His mission

Elisha’s work was enormously influential. His ministry spans ten chapters of Scripture, is referred to by Christ and is typical of Christ’s work. He transformed the nation of Israel in a time of dark apostasy, overthrew a godless dynasty and changed the leadership in Syria (the world power of his time). In so doing, Elisha completed the work assigned by God to Elijah. The success of this man is unquestionable, and these achievements grew through the power of the “still small voice”. The voice of Elisha was heard by two key groups of people in Israel: firstly, the sons of the prophets and secondly, the servants.

The sons of the prophets

Elisha spent much of his ministry working diligently with a growing company of faithful disciples. They are described in 2 Kings as “the sons of the prophets”. This group was established by Samuel some 200 years earlier and provided spiritual leadership to the nation of Israel. It appears that they were instigated to lead the nation particularly when the priesthood and king were failing to provide divine direction. These sons of the prophets were found in many locations throughout the land and spoke enthusiastically about God’s Word and sang His praises (e.g. 1 Sam 10:5–10; 19:18–20).

After their establishment, we read very little of the sons of the prophets. And the little we do read is largely within Elisha’s ministry (10/13 references). Before Elisha’s work commenced, we know that Ahab and Jezebel actively persecuted the prophets of God. Obadiah, the servant of Ahab sheltered many prophets in caves and provided them with food (1 King 18:4). It is possible that these men were the sons of the prophets. We see a group of men who are no longer providing leadership, but who are driven away in fear of their lives. It may be that their faith had begun to decline as well. When the sons of the prophets are introduced back into the record, we hear their doubts that God had really carried Elijah away. Perhaps God had dropped him on the side of a mountain (2 King 2:16) Perhaps God’s hand wasn’t quite as strong as it had once been? Perhaps doubt had grown in the minds of these persecuted men.
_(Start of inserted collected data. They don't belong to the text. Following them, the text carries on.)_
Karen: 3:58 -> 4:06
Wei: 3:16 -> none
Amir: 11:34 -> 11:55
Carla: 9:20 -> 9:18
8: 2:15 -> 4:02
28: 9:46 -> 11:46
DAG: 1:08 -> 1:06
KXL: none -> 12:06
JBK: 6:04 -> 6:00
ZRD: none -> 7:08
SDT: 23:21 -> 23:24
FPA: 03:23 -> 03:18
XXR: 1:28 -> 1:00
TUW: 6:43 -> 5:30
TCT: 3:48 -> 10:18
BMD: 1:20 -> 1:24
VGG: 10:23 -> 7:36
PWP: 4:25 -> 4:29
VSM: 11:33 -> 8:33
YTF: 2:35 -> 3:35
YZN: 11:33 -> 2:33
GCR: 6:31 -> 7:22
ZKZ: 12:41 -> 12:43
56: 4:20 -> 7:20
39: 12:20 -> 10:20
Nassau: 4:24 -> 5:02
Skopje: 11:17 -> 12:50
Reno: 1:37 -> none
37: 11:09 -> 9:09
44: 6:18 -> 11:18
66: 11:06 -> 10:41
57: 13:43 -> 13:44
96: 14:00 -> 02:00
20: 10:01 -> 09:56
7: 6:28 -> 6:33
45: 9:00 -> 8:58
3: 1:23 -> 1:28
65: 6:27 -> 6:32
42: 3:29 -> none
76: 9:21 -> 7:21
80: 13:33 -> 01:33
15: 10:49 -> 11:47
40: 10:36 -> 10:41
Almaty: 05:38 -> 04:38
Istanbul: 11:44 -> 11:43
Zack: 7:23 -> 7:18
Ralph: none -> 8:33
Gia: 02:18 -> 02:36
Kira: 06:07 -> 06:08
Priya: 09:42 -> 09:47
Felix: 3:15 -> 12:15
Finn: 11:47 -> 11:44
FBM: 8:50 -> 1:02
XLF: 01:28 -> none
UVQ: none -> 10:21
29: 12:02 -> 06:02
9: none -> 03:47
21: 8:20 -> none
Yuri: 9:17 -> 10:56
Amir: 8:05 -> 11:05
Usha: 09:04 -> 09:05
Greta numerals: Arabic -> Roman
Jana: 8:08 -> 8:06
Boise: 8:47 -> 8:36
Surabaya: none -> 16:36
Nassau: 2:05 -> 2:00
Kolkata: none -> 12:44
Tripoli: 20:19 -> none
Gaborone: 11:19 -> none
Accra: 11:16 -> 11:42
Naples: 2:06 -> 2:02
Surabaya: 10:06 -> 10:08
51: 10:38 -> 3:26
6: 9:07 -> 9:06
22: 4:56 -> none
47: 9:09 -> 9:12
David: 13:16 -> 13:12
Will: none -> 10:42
By the end of Elisha’s ministry, any doubts that may have been in the sons of the prophets had long vanished. Under Elisha’s leadership, the group grew in number. They are once more found throughout the land. They anointed Jehu king and by extension deposed Joram, destroyed Jezebel and changed the monarch in Judah as well (2 King 9). The sons of the prophets were actively going about their work of providing spiritual leadership to Israel when those who should have been – the king and priests – had turned away.

Transformed by Elisha

What was it about the work of Elisha that transformed the sons of the prophets? There are just three incidents within Elisha’s ministry that are directly connected with the sons of the prophets. There must be something about them that influenced these men. The first is found in 2 Kings 4:1–7 where Elisha ensures that a widow’s debt is paid, saving her sons from slavery. The widow was once married to one of the sons of the prophets. Next we read of Elisha feeding a group of the sons of the prophets during a famine and particularly making a pot of pottage edible (2 King 4:38–41). The last incident is found in 2 Kings 6:1–7 where Elisha retrieves a lost axe head by causing it to float. On each occasion, Elisha’s work revolved around the domestic and ordinary. He paid bills, fed people and found the lost. His work was personal and compassionate and offered in the spirit of service. Elisha’s compassionate service transformed the sons of the prophets.

The servants

Elisha commenced his ministry as a servant: he “arose went after Elijah and ministered unto him” (1 King 19:21). He is twice referred to as Elijah’s servant (2 King 2:3, 5) and also the man who “poured water on the hands of Elijah” (2 King 3:11). Once Elijah was taken, Elisha saw himself as God’s servant (cp. 2 King 3:14; 5:16).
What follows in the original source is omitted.